Susan DuPlessis

Community Arts Development Director for South Carolina Arts Commission (Columbia, South Carolina)

Sessions: The Power of Listening and Learning through practice, story and documentation (Friday, 11am – 12:15pm)

Rural Prosperity through the Arts and Creative Sector (Friday, 1:30 – 3:15pm)

Community Arts Development Director for the South Carolina Arts Commission, Susan DuPlessis has worked at the intersection of arts, culture, business and community development for more than 25 years.  As an artist whose background is documentary photography, her approach is grounded in respect for people, place and shared story. Developing and leading the new initiative called The Art of Community: Rural SC and its corresponding program, CREATE: Rural SC, she continues to practice listening, learning and connecting in rural and urban settings as more local constituents organize themselves to address community challenges using arts and culture as tools for change. Community mavens are asked what’s compelling and urgent, who tells their community stories and how can those stories be set within the assets of place rather than  what’s broken. Including those scheduled for 2019, The Art of Community: Rural SC initiative will have been featured in almost 25 national and regional conferences and webinars since its inception in 2016. In addition to this initiative, she is particularly proud of the creation of a partnership with the Gullah Geechee Cultural Heritage Corridor which runs the coast from North Carolina to upper Florida. Through this initiative, more artists of Gullah descent have had access to grant funding and technical assistance from the South Carolina Arts Commission.
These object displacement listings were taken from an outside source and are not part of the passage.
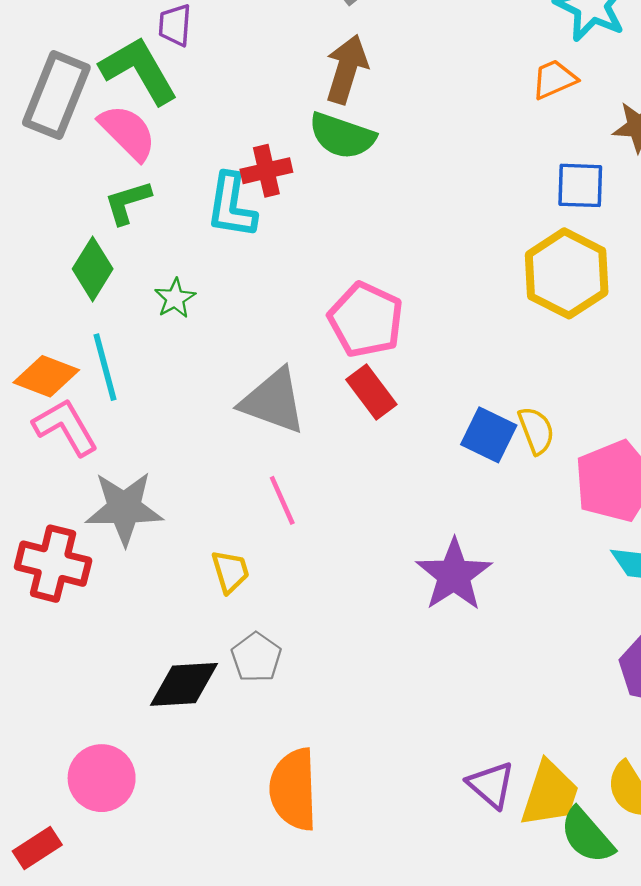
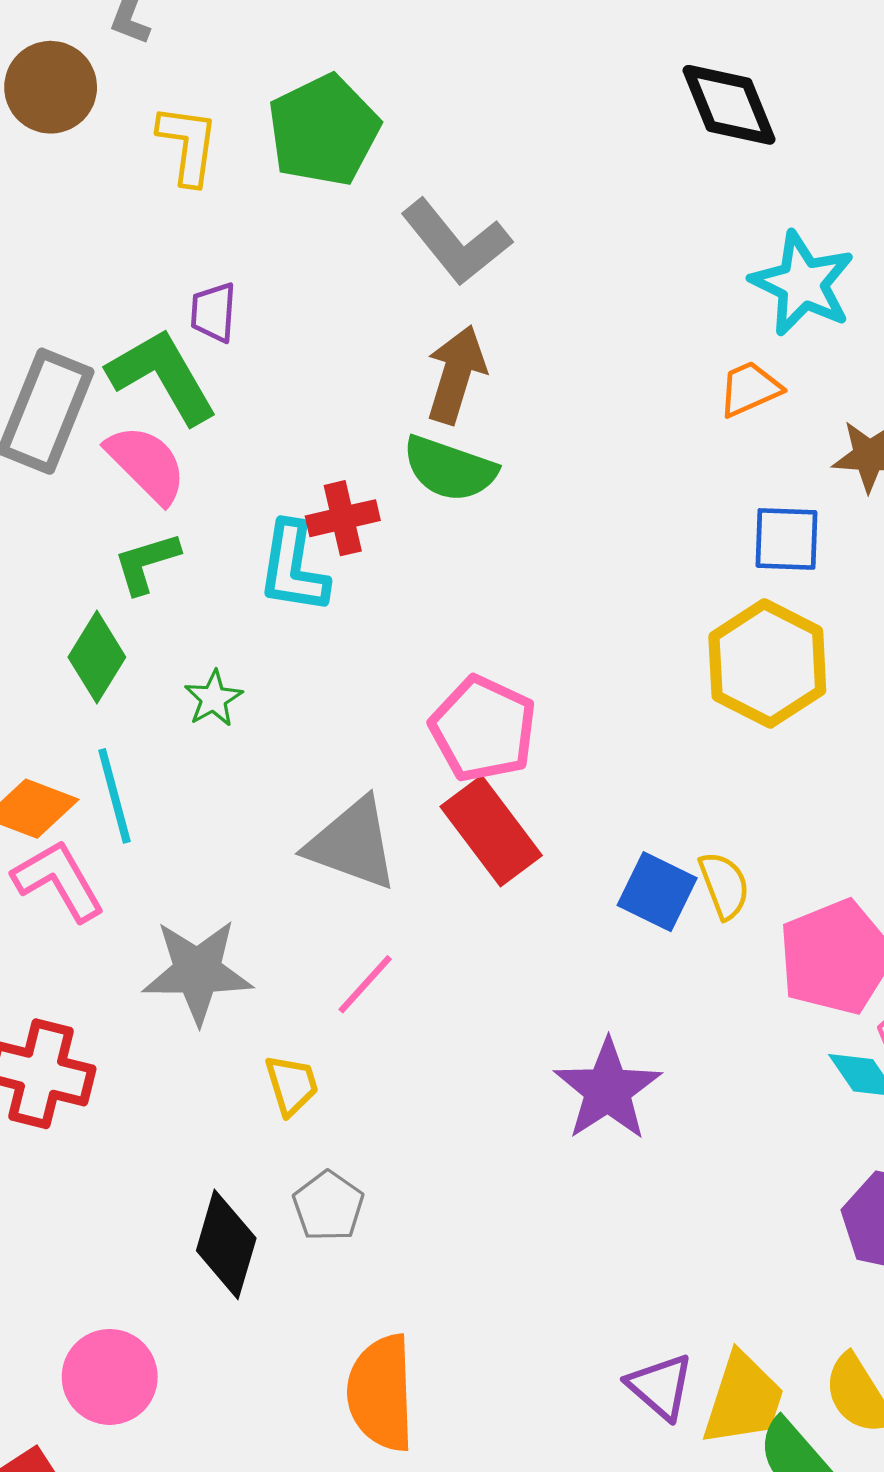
red rectangle: (371, 392) -> (491, 831), size x1.4
pink line: (282, 500) -> (365, 984), turned 66
gray star: (124, 508) -> (197, 972), moved
black diamond: (184, 684) -> (226, 1244), turned -70

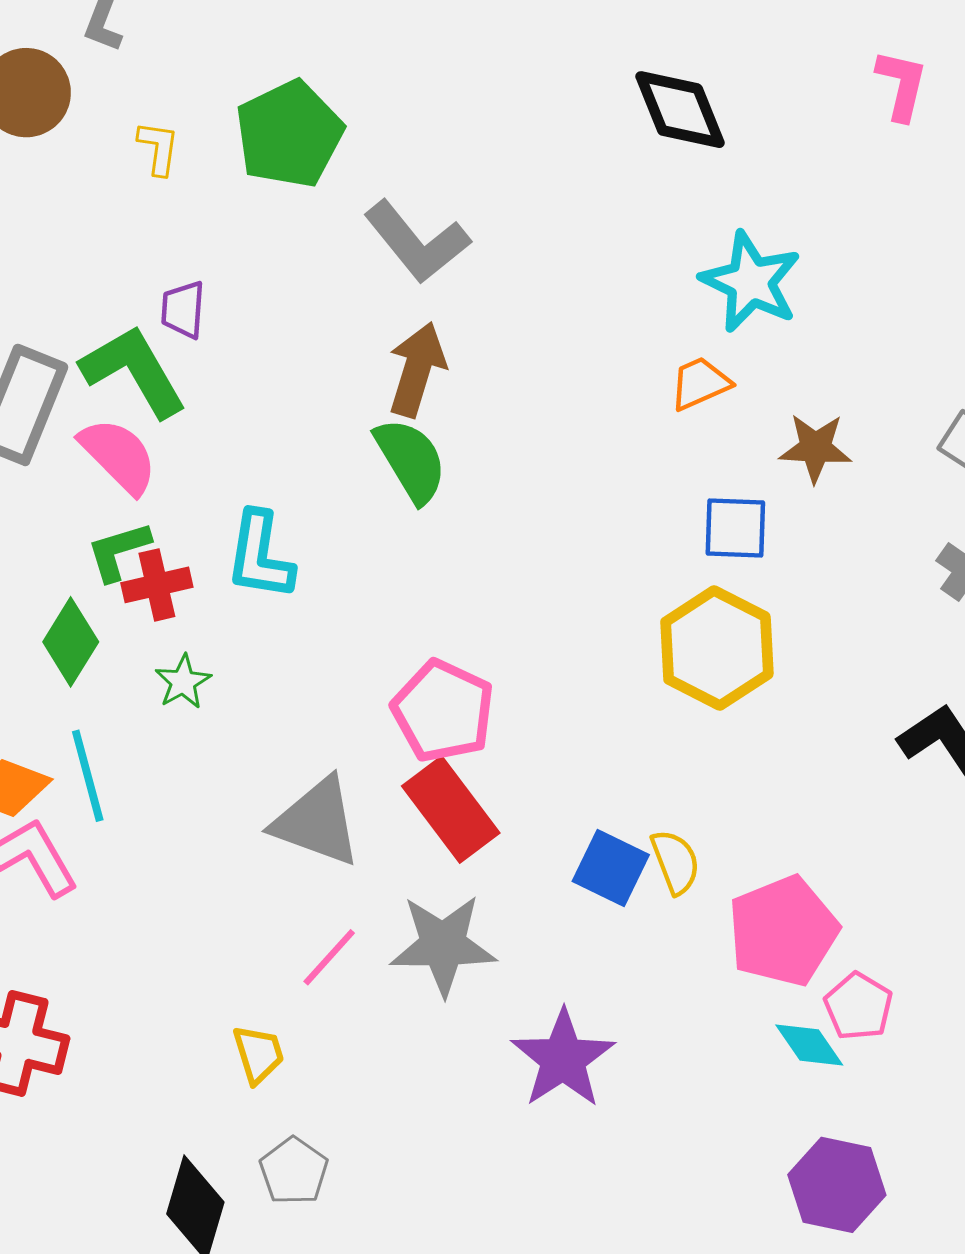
yellow L-shape: (188, 145) -> (158, 148), size x0.7
green semicircle: (450, 469) -> (411, 460), turned -140
red cross: (343, 518) -> (157, 585), moved
gray star: (197, 972) -> (443, 945), moved

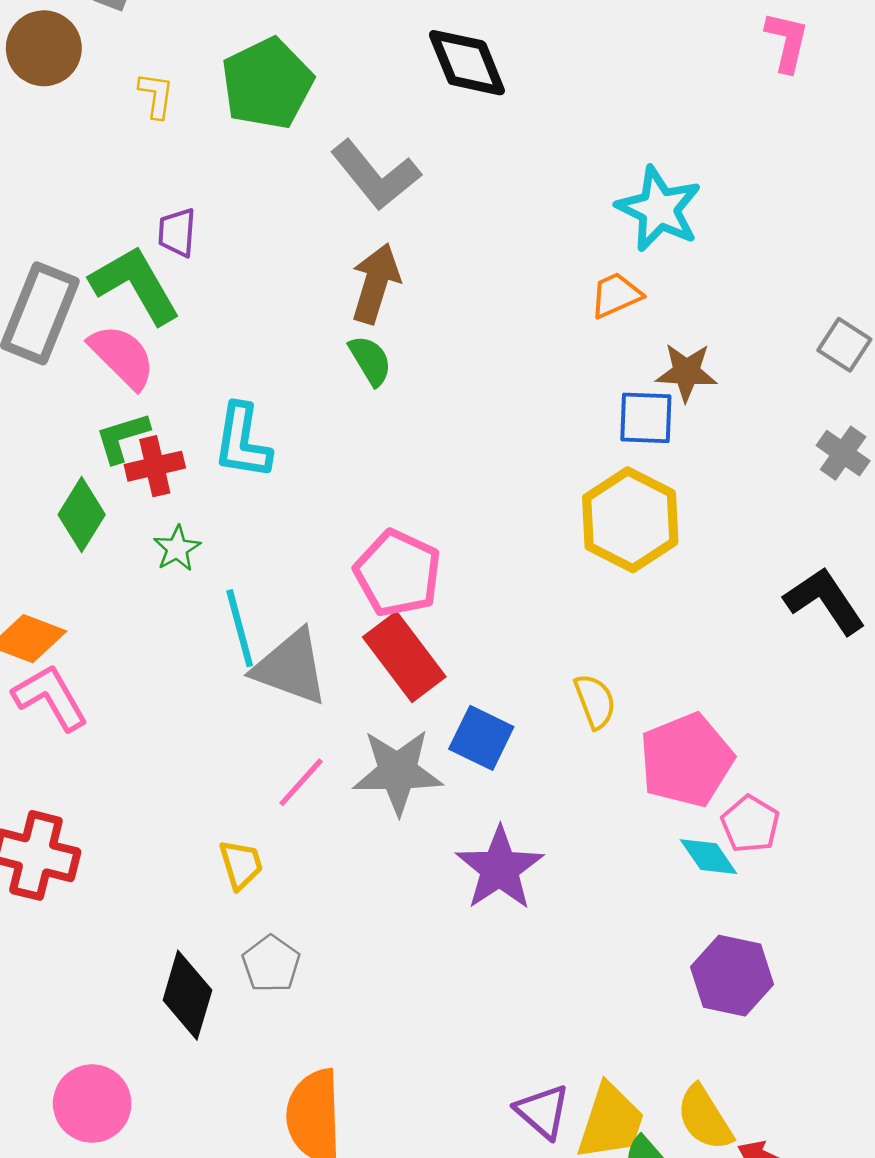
black diamond: (680, 110) -> (467, 63), moved
brown star: (815, 448) -> (686, 372), moved
green semicircle: (411, 460) -> (370, 360), size x0.7
cyan line: (88, 776) -> (240, 628), moved
blue square: (611, 868) -> (481, 738), moved

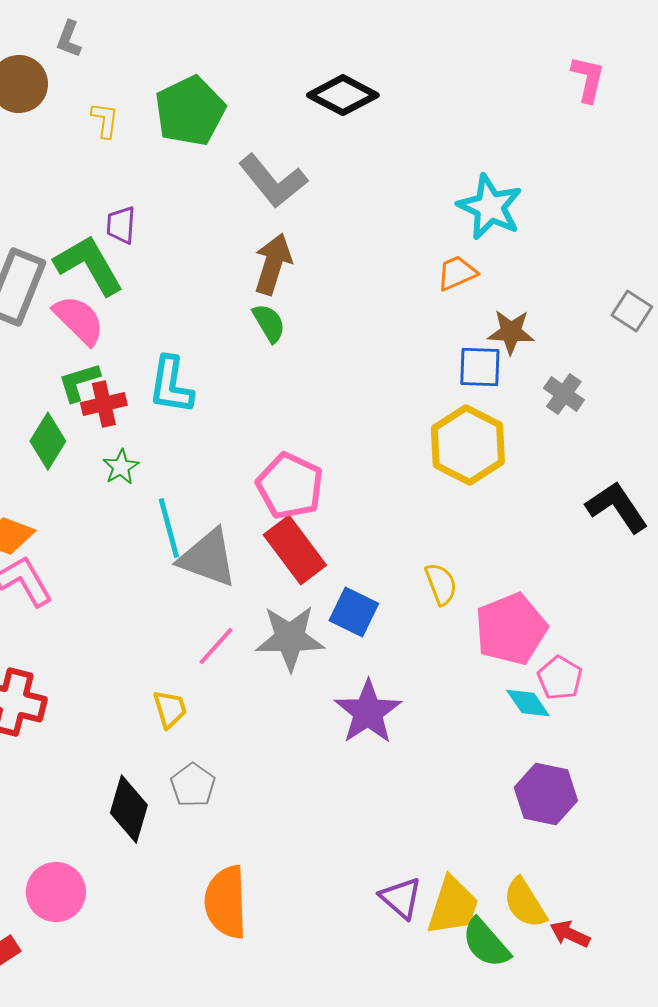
black diamond: (467, 63) -> (343, 95), turned -40
gray cross: (843, 453) -> (564, 394), moved

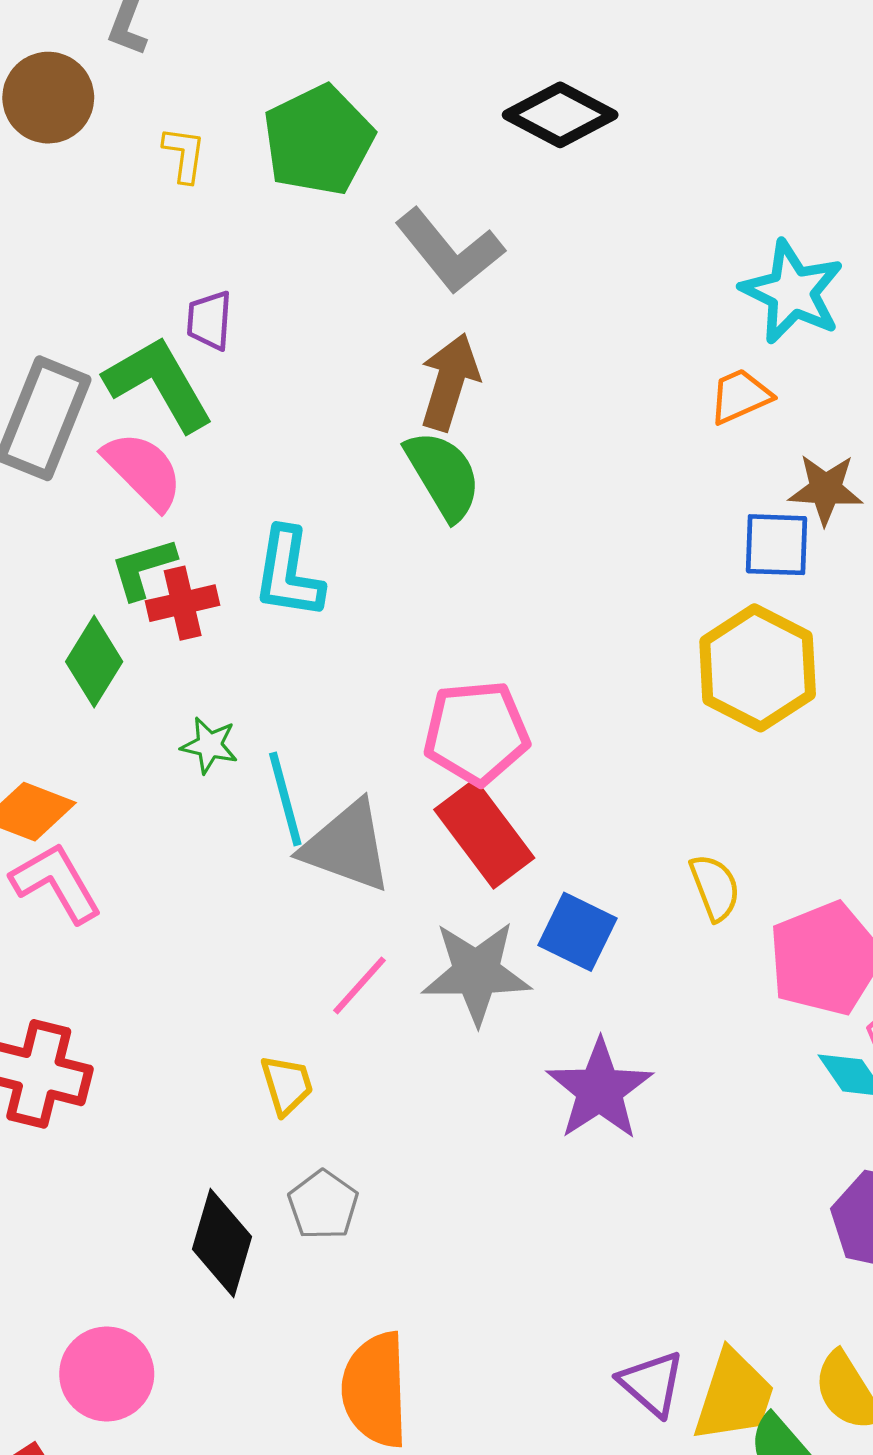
green semicircle: (269, 323) -> (443, 475), size x1.5
green star: (121, 467) -> (209, 745), moved, turned -30
pink pentagon: (290, 486) -> (476, 733), turned -30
Currently, she sits on the boards of the South Carolina Artisans Center,  The Journal of Appalachian Health and The Charleston Rhizome Circle of Advisors.  Active in the field of creative placemaking, she served on the 2019 conference planning committees for Rural Generation Conference in Jackson, MS, and the 2018 and 2019 Southeastern Creative Placemaking Leadership summits, in Columbia, South Carolina, and Chattanooga, Tennessee.   As well, she has served as a grant reviewer for organizations including ArtPlace America and serves on the planning committee for the Smithsonian Museum on Main Street program. 

A native South Carolinian, Susan is driven by opportunities to showcase  the rich diversity of South Carolina through its people, places and stories.